■ **WHAT THE EXERCISE ASKS**
Copy, from the entries below, each line where the word "точки" can be found.
━━━━━━━━━━━━━━━━
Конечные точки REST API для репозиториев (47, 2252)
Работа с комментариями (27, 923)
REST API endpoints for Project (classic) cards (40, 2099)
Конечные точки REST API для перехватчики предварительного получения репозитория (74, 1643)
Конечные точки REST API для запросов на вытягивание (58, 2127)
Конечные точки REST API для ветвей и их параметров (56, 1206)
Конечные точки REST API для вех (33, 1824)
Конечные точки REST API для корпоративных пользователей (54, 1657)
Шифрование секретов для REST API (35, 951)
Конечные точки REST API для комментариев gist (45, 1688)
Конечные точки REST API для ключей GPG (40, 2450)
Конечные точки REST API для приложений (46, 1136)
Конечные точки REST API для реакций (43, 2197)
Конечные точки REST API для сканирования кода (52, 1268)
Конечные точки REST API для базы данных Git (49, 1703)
━━━━━━━━━━━━━━━━
■ **REPLY TO THE EXERCISE**
Конечные точки REST API для репозиториев (47, 2252)
Конечные точки REST API для перехватчики предварительного получения репозитория (74, 1643)
Конечные точки REST API для запросов на вытягивание (58, 2127)
Конечные точки REST API для ветвей и их параметров (56, 1206)
Конечные точки REST API для вех (33, 1824)
Конечные точки REST API для корпоративных пользователей (54, 1657)
Конечные точки REST API для комментариев gist (45, 1688)
Конечные точки REST API для ключей GPG (40, 2450)
Конечные точки REST API для приложений (46, 1136)
Конечные точки REST API для реакций (43, 2197)
Конечные точки REST API для сканирования кода (52, 1268)
Конечные точки REST API для базы данных Git (49, 1703)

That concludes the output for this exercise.